Courteney Cox Dishes On 'Dirt'

Actress Courteney Cox poses for photographers at the "A Night at the Comedy Store", a fundraiser to benefit the EB Medical Research Foundation, in the Hollywood section of Los Angeles on Monday, Aug. 14, 2006. AP Photo/Matt Sayles

In the opening of Courteney Cox's seductive new FX series, the actress is seen as a red, satin-swathed colossus dominating the Hollywood landscape.

In fact, Cox's beautiful, even beatific Lucy Spiller is wallowing in the gutter as the editor of tabloid magazines whose mission is reflected in the show's title: "Dirt."

Turns out, though, Lucy has company: The stars and executives who publicly scorn her include those who also use her. She rubs that in a producer's face in the debut episode, 10 p.m. EST Tuesday, Jan. 2.

Photos: 'Dirt' Premieres
"You and all your Hollywood pals read my magazines and secretly love them," she purrs. "And as much as you all hate to admit it, you need me."
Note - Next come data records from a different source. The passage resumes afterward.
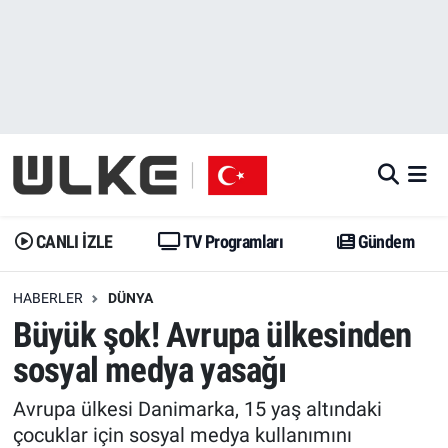
CANLI İZLE
CANLI YAYIN
Nöbetçi Eczaneler
TV Programları
TV Programları
Hava Durumu
Gündem
Gündem
İstanbul Namaz Vakitleri
Dünya
Trend
Trafik Durumu
CANLI İZLE
TV Programları
Gündem
Spor
Yaşam
Süper Lig Puan Durumu ve Fikstür
HABERLER
DÜNYA
Büyük şok! Avrupa ülkesinden
Erişim Bilgileri
Erişim Bilgileri
Erişim Bilgileri
sosyal medya yasağı
Ekonomi
Spor
Tüm Manşetler
Avrupa ülkesi Danimarka, 15 yaş altındaki
Trend
Ekonomi
Son Dakika Haberleri
çocuklar için sosyal medya kullanımını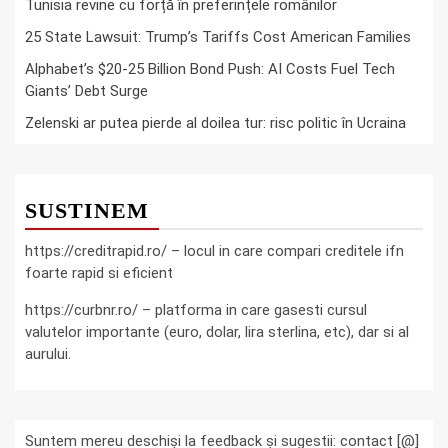
Tunisia revine cu forță în preferințele românilor
25 State Lawsuit: Trump’s Tariffs Cost American Families
Alphabet’s $20-25 Billion Bond Push: AI Costs Fuel Tech
Giants’ Debt Surge
Zelenski ar putea pierde al doilea tur: risc politic în Ucraina
SUSTINEM
https://creditrapid.ro/ – locul in care compari creditele ifn
foarte rapid si eficient
https://curbnr.ro/ – platforma in care gasesti cursul
valutelor importante (euro, dolar, lira sterlina, etc), dar si al
aurului.
Suntem mereu deschiși la feedback și sugestii: contact [@]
The series is a surprise in several ways. It deftly layers glamour's standard trappings over a surreal heart of darkness — Lucy's favorite paparazzo is schizophrenic, and we see his pained hallucinations as he pains his celebrity targets.
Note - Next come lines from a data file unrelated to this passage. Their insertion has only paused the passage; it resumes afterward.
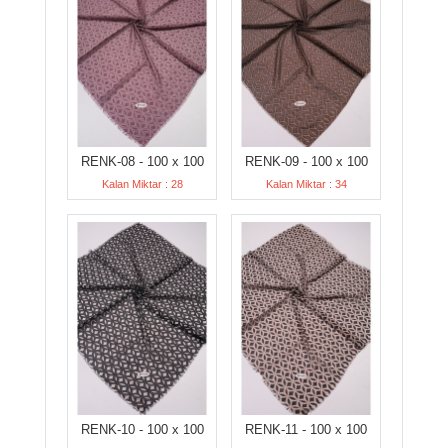
RENK-08 - 100 x 100
RENK-09 - 100 x 100
Kalan Miktar : 28
Kalan Miktar : 34
RENK-10 - 100 x 100
RENK-11 - 100 x 100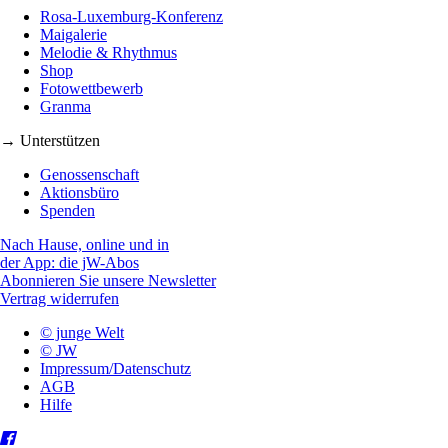
Rosa-Luxemburg-Konferenz
Maigalerie
Melodie & Rhythmus
Shop
Fotowettbewerb
Granma
→ Unterstützen
Genossenschaft
Aktionsbüro
Spenden
Nach Hause, online und in
der App: die jW-Abos
Abonnieren Sie unsere Newsletter
Vertrag widerrufen
© junge Welt
© JW
Impressum/Datenschutz
AGB
Hilfe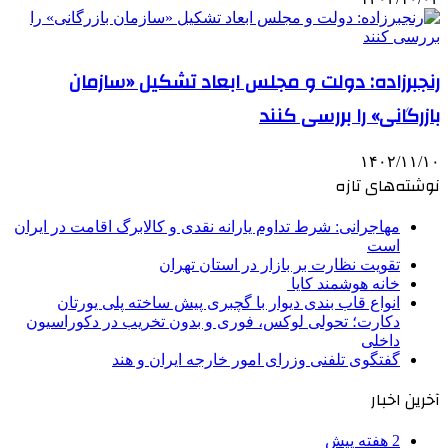
رنجبرزاده: دولت و مجلس ابعاد تشکیل «سازمان
بازرگانی» را بررسی کنند
۱۴۰۲/۱۱/۱۰
نوشته‌های تازه
مهاجرانی: شرط تداوم یارانه نقدی و کالابرگ اقامت در ایران
است
تقویت نظارت بر بازار در استان تهران
خانه هوشمند کایا
انواع قاب بندی دیوار با گچبری پیش ساخته پلی یورتان
دکارت؛ تحولی لوکس، فوری و بدون تخریب در دکوراسیون
داخلی
گفتگوی تلفنی وزرای امور خارجه ایران و هند
آخرین اخبار
2 هفته پیش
The photog, Don Konkey, is brilliantly played by English actor Ian Hart, who immediately establishes himself as one of the best things on TV this season.

"Dirt" also allows Cox, 42, to effectively vanquish her "Friends" character of Monica, which made her one of America's sitcom sweethearts, and slither into the driven Lucy, who struggles with her own unstable psyche.

Then there's the show's layered depiction of the relationship between the entertainment industry and the tabloids — this from an actress who has been the uncomfortable object of celebrity feeding frenzies.

Cox isn't just going along for the ride: "Dirt" is from the production company she runs with her husband, David Arquette, 35. The two are executive producers with series creator Matthew Carnahan and writer Joel Fields.

"It all stemmed from when I was pregnant," Cox said in a phone interview, efficiently conducted while she exercised on an elliptical machine. "The paparazzi was really hounding me ... and some really crazy stuff happened. They got in my face more than anything I experienced before."

The much-hyped end of "Friends" in 2004 added to the madness, which Cox said included car chases in which she was surrounded by photographers and feeling especially vulnerable because she was expecting (daughter Coco is now 2½).

"The head of development at our company saw what I was going through ... and had the foresight to know it would make an interesting show," Cox said.

It was a project she intended only to produce. Then FX Networks president John Landgraf suggested reworking the concept, originally centered on shooter Konkey and other men, to include a woman editor.

"Matthew Carnahan took the seed of an idea and made the most unexpected characters, the richest characters," Cox said. "I thought, wow, if I can't play Don Konkey, which is one of the all-time great roles, I really want to play Lucy.